■ AIM OF THE TASK: Retype, exactly and only, each line from the one containing "Wrap output in" to the end of the records below.

■ MATERIAL TO PROCESS:
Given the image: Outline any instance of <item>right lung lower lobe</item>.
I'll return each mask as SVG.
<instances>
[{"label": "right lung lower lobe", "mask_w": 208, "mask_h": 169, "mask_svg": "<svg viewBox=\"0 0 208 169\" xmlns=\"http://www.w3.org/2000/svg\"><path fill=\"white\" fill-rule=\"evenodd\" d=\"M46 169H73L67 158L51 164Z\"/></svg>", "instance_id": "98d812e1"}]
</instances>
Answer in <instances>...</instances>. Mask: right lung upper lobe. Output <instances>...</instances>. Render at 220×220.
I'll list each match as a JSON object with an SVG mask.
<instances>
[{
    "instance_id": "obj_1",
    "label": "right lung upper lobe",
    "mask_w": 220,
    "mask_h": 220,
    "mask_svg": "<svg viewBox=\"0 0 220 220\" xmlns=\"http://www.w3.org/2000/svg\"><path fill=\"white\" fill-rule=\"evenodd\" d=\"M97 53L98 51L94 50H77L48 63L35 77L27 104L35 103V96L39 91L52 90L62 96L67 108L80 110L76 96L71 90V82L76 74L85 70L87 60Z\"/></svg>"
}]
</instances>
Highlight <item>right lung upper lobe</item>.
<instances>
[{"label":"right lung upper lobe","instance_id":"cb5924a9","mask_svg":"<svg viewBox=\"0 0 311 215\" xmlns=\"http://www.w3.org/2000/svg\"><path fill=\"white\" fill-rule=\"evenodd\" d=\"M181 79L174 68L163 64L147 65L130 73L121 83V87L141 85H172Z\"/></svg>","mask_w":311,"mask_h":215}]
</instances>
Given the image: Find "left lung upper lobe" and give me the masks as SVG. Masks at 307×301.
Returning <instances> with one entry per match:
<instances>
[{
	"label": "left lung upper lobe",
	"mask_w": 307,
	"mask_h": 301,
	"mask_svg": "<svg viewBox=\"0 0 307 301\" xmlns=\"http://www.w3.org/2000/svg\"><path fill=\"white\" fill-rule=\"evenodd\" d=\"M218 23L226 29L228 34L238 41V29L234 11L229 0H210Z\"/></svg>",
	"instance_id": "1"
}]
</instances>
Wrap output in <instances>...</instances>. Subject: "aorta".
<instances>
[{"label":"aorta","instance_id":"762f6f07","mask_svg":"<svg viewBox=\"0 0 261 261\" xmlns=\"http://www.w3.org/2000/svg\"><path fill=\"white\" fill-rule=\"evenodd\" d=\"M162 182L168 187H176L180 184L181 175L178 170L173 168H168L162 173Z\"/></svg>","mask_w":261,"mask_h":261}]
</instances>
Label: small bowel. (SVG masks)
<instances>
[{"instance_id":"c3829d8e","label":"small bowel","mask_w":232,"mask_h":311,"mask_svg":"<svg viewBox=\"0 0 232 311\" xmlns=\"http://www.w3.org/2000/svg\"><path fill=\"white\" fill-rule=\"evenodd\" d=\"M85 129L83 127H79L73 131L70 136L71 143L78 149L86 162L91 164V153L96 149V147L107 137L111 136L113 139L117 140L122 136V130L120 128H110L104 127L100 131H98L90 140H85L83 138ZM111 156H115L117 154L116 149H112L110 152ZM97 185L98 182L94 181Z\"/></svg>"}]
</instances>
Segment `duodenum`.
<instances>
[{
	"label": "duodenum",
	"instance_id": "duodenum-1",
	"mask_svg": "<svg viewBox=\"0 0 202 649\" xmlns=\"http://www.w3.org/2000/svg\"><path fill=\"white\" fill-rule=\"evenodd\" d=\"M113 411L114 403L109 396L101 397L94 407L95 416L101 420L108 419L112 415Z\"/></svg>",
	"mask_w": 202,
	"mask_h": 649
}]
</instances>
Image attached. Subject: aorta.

■ ANSWER TO THE EXERCISE:
Wrap output in <instances>...</instances>. Subject: "aorta".
<instances>
[{"label":"aorta","instance_id":"762f6f07","mask_svg":"<svg viewBox=\"0 0 261 261\" xmlns=\"http://www.w3.org/2000/svg\"><path fill=\"white\" fill-rule=\"evenodd\" d=\"M162 182L168 187H176L180 184L181 175L178 170L173 168H168L162 173Z\"/></svg>","mask_w":261,"mask_h":261}]
</instances>
Label: small bowel. (SVG masks)
<instances>
[{"instance_id":"c3829d8e","label":"small bowel","mask_w":232,"mask_h":311,"mask_svg":"<svg viewBox=\"0 0 232 311\" xmlns=\"http://www.w3.org/2000/svg\"><path fill=\"white\" fill-rule=\"evenodd\" d=\"M85 129L83 127H79L73 131L70 136L71 143L78 149L86 162L91 164V153L96 149V147L107 137L111 136L113 139L117 140L122 136V130L120 128H110L104 127L100 131H98L90 140H85L83 138ZM111 156H115L117 154L116 149H112L110 152ZM97 185L98 182L94 181Z\"/></svg>"}]
</instances>
Segment `duodenum`.
<instances>
[{
	"label": "duodenum",
	"instance_id": "duodenum-1",
	"mask_svg": "<svg viewBox=\"0 0 202 649\" xmlns=\"http://www.w3.org/2000/svg\"><path fill=\"white\" fill-rule=\"evenodd\" d=\"M113 411L114 403L109 396L101 397L94 407L95 416L101 420L108 419L112 415Z\"/></svg>",
	"mask_w": 202,
	"mask_h": 649
}]
</instances>
Image attached. Subject: aorta.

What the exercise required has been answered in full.